Sorry for the long-delayed reply, Wei!
Yup.
I have two main reasons in mind. First, if you are willing to grant that (a) this is a problem that would require humans years of serial research to solve and (b) that it looks much easier to build this into an AI designed from scratch rather than bolting it on to an existing AI design that was created without taking these considerations into account, but you still think that (c) it would be a good plan to have the first-generation FAI solve this problem when building the next-generation FAI, then it seems that you need to assume that the FAI will be much better at AGI design than its human designers before it executes its first self-rewrite, since the human team would by assumption still need years to solve the problem at that point and the plan wouldn’t be particularly helpful if the first-generation FAI would need a similar amount of time or longer. But it seems unlikely to me that we first need to build ultraintelligent machines a la I.J. Good, far surpassing humans, before we can get an intelligence explosion: it seems to me that most of the probability mass should be in the required level of AGI research ability being ⇐ the level of the human research team working on the AGI. I admit that one possible strategy could be to continue having humans improve the initial FAI until it is superintelligent and then ask it to write a successor from scratch, solving the Löbstacle in the process, but it doesn’t seem particularly likely that this is cheaper than solving the problem beforehand.

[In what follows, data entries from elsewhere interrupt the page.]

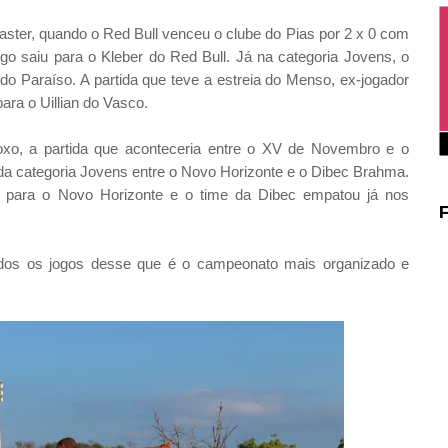
ter, quando o Red Bull venceu o clube do Pias por 2 x 0 com
ogo saiu para o Kleber do Red Bull. Já na categoria Jovens, o
o Paraíso. A partida que teve a estreia do Menso, ex-jogador
ara o Uillian do Vasco.
xo, a partida que aconteceria entre o XV de Novembro e o
o da categoria Jovens entre o Novo Horizonte e o Dibec Brahma.
ar para o Novo Horizonte e o time da Dibec empatou já nos
os os jogos desse que é o campeonato mais organizado e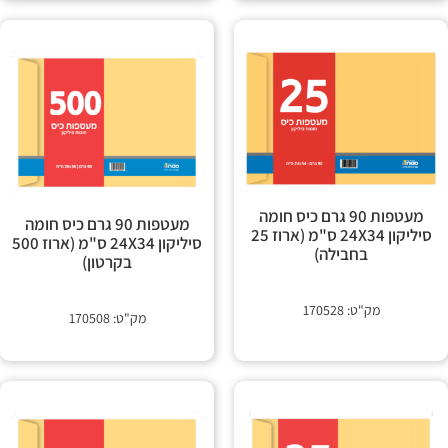
מעטפות 90 גרם כיס חומה
מעטפות 90 גרם כיס חומה
סיליקון 24X34 ס"מ (ארוז 25
סיליקון 24X34 ס"מ (ארוז 500
בחבילה)
בקרטון)
מק"ט: 170528
מק"ט: 170508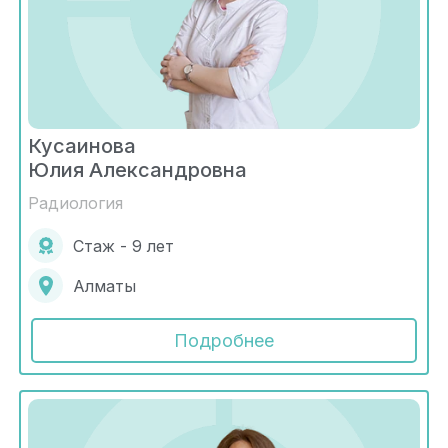
Кусаинова
Юлия Александровна
Радиология
Стаж - 9 лет
Алматы
Подробнее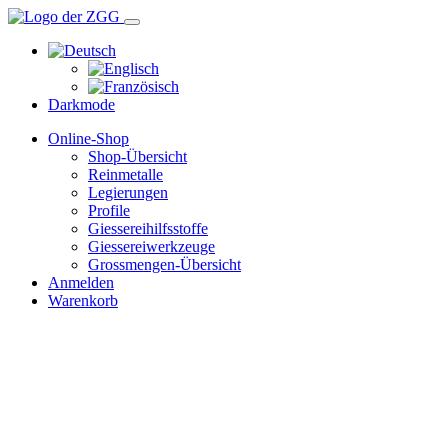
Darkmode
Online-Shop
Shop-Übersicht
Reinmetalle
Legierungen
Profile
Giessereihilfsstoffe
Giessereiwerkzeuge
Grossmengen-Übersicht
Anmelden
Warenkorb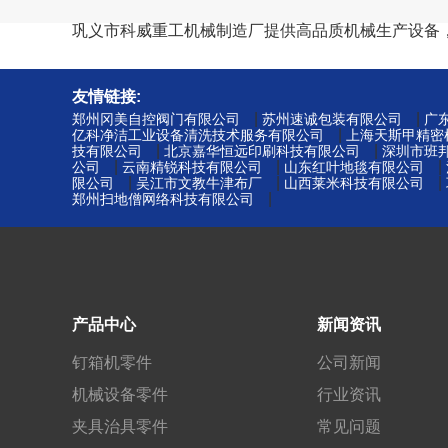
巩义市科威重工机械制造厂提供高品质机械生产设备
友情链接:
|
|
郑州冈美自控阀门有限公司
苏州速诚包装有限公司
广
|
亿科净洁工业设备清洗技术服务有限公司
上海天斯甲精密
|
|
技有限公司
北京嘉华恒远印刷科技有限公司
深圳市班
|
|
|
公司
云南精锐科技有限公司
山东红叶地毯有限公司
|
|
|
限公司
吴江市文教牛津布厂
山西莱米科技有限公司
|
郑州扫地僧网络科技有限公司
产品中心
新闻资讯
钉箱机零件
公司新闻
机械设备零件
行业资讯
夹具治具零件
常见问题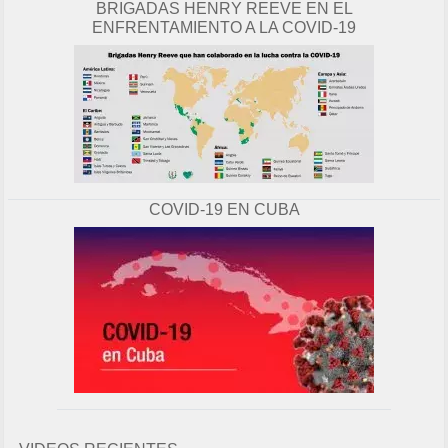
BRIGADAS HENRY REEVE EN EL
ENFRENTAMIENTO A LA COVID-19
COVID-19 EN CUBA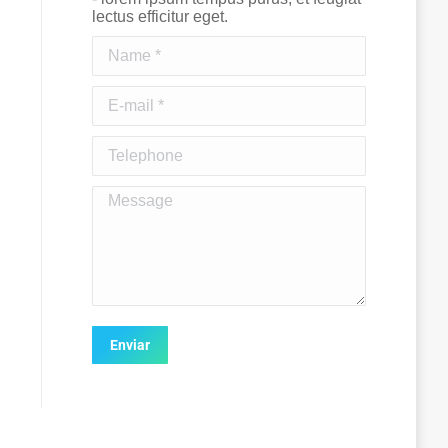
lectus efficitur eget.
Name *
E-mail *
Telephone
Message
Enviar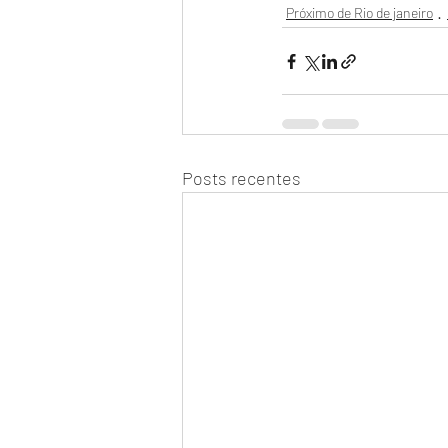
Próximo de Rio de janeiro
Posts recentes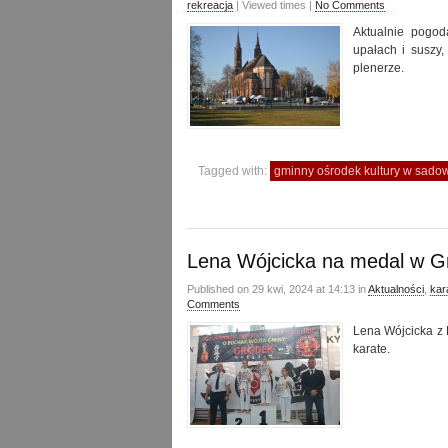
rekreacja
| Viewed times |
No Comments
Aktualnie pogod
upałach i suszy
plenerze.
Tagged with:
gminny ośrodek kultury w sad
Lena Wójcicka na medal w G
Published on 29 kwi, 2024 at 14:13 in
Aktualności
,
kar
Comments
Lena Wójcicka z 
karate.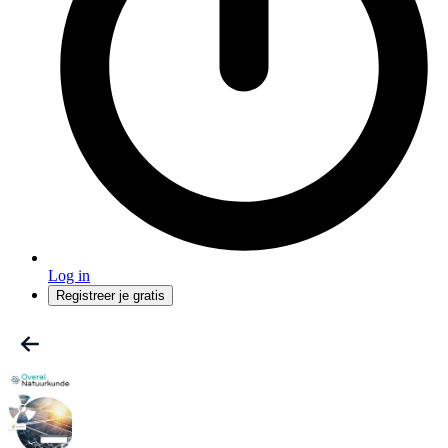
Log in
Registreer je gratis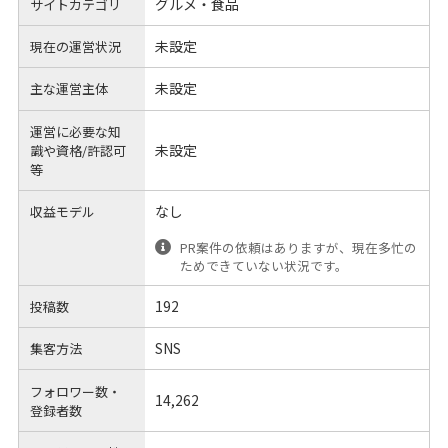
グルメ・食品
サイトカテゴリ
未設定
現在の運営状況
未設定
主な運営主体
運営に必要な知
未設定
識や
資格/許認可
等
なし
収益モデル
PR案件の依頼はありますが、現在多忙の
ためできていない状況です。
192
投稿数
SNS
集客方法
フォロワー数・
14,262
登録者数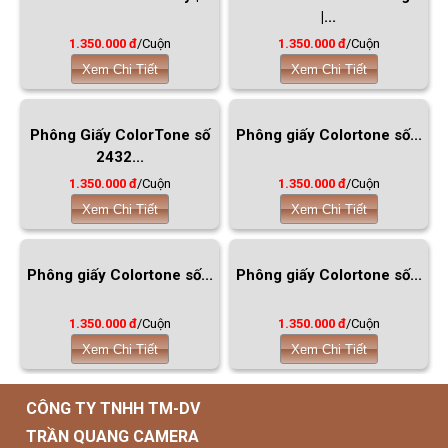
|...
1.350.000 đ
/Cuộn
1.350.000 đ
/Cuộn
Xem Chi Tiết
Xem Chi Tiết
Phông Giấy ColorTone số
Phông giấy Colortone số...
2432...
1.350.000 đ
/Cuộn
1.350.000 đ
/Cuộn
Xem Chi Tiết
Xem Chi Tiết
Phông giấy Colortone số...
Phông giấy Colortone số...
1.350.000 đ
/Cuộn
1.350.000 đ
/Cuộn
Xem Chi Tiết
Xem Chi Tiết
CÔNG TY TNHH TM-DV
TRẦN QUANG CAMERA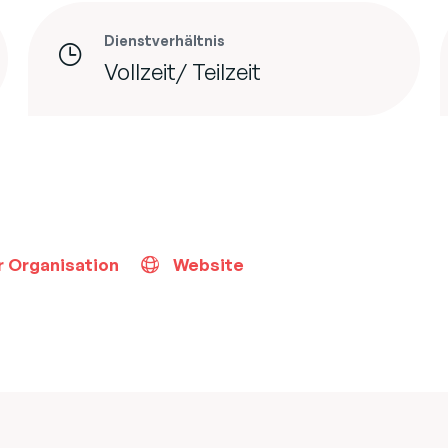
Dienstverhältnis
Vollzeit/ Teilzeit
r Organisation
Website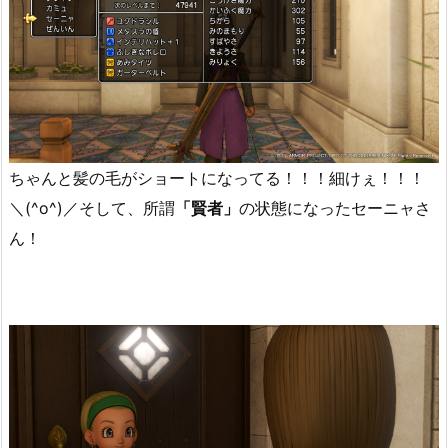
ちゃんと髪の毛がショートになってる！！！細けぇ！！！
＼(^o^)／そして、所謂
「賢者」
の状態になったセーニャさ
ん！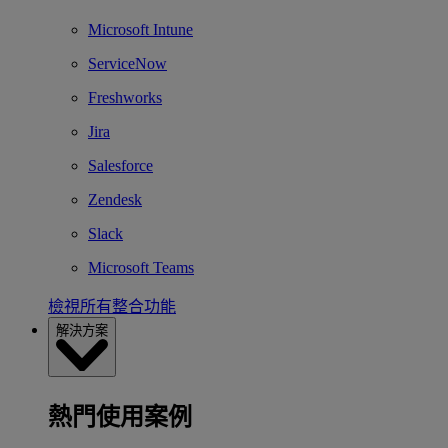
Microsoft Intune
ServiceNow
Freshworks
Jira
Salesforce
Zendesk
Slack
Microsoft Teams
檢視所有整合功能
解決方案
熱門使用案例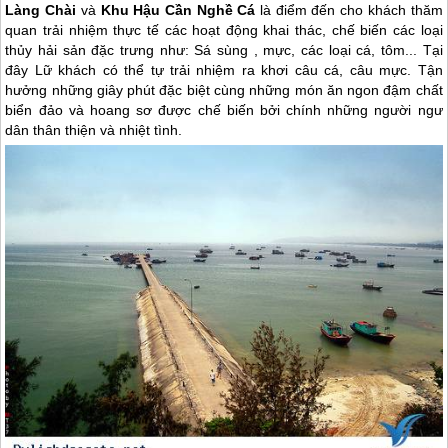
Làng Chài
và
Khu Hậu Cần Nghề Cá
là điểm đến cho khách thăm
quan trải nhiệm thực tế các hoạt động khai thác, chế biến các loại
thủy hải sản đặc trưng như: Sá sùng , mực, các loại cá, tôm... Tại
đây Lữ khách có thể tự trải nhiệm ra khơi câu cá, câu mực. Tận
hưởng những giây phút đặc biệt cùng những món ăn ngon đậm chất
biển đảo và hoang sơ được chế biến bởi chính những người ngư
dân thân thiện và nhiệt tình.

Second, if we followed this plan, when building the initial FAI we would be unable to use mathematical logic (or other tools sufficiently similar to be subject to the same issues) in a straight-forward way when having it reason about its potential successor. This cuts off a large part of design-space that I’d naturally be looking to. Yes, if we can do it then it’s possible in principle to get an FAI to do it, but mimicking human reasoning doesn’t seem likely to me to be the easiest way to build a safe AGI.
I agree with you that relying on an FAI team to solve a large number of philosophical problems correctly seems dangerous, although I’m sympathetic to Eliezer’s criticism of your outside-view arguments—I essentially agree with your conclusions, but I think I use more inside-view reasoning to arrive at them (would need to think longer to tease this apart). I agree with Paul that something like CEV for philosophy in addition to values should probably part of an FAI design. I agree with you that progress in metaphilosophy would be very valuable, but I do not have any concrete leads to follow. But I think that having good solutions to some of these problems is not unlikely to be helpful for FAI design (and more helpful to FAI than uFAI) so I still think that some amount of work allocated to these philosophical problems looks like a good thing; and I also think that working on these problems does on average reduce the probability of making a bad mistake even if we manage to have the FAI do philosophy itself and have it checked by “coherent extrapolated philosophy”.
You quoted my earlier comment that I think that making object-level progress is important enough that it seems a net positive despite making AGI research more interesting, but I don’t really feel that your post or the discussion below that contains much in the way of arguments about that—could you elaborate on the connection?